__Page images and extracted text__.
---

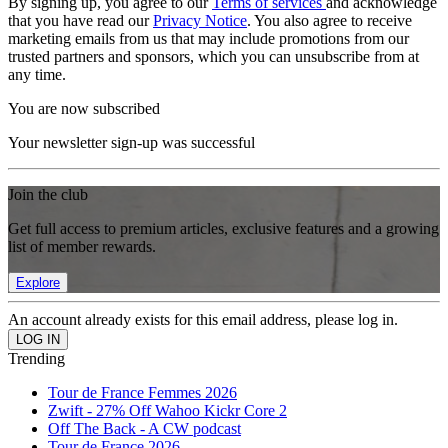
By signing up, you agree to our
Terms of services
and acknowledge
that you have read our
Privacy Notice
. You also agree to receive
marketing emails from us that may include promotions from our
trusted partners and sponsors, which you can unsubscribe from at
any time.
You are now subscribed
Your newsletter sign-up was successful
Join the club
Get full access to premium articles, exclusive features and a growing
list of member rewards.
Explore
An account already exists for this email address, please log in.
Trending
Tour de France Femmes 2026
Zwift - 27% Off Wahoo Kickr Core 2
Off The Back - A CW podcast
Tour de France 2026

---

__Task goal__. Write out exactly the lines that run from the one containing "You are now subscribed" to the end of the records, both end lines included.

__Solution to this problem__.
You are now subscribed
Your newsletter sign-up was successful
Join the club
Get full access to premium articles, exclusive features and a growing
list of member rewards.
Explore
An account already exists for this email address, please log in.
Trending
Tour de France Femmes 2026
Zwift - 27% Off Wahoo Kickr Core 2
Off The Back - A CW podcast
Tour de France 2026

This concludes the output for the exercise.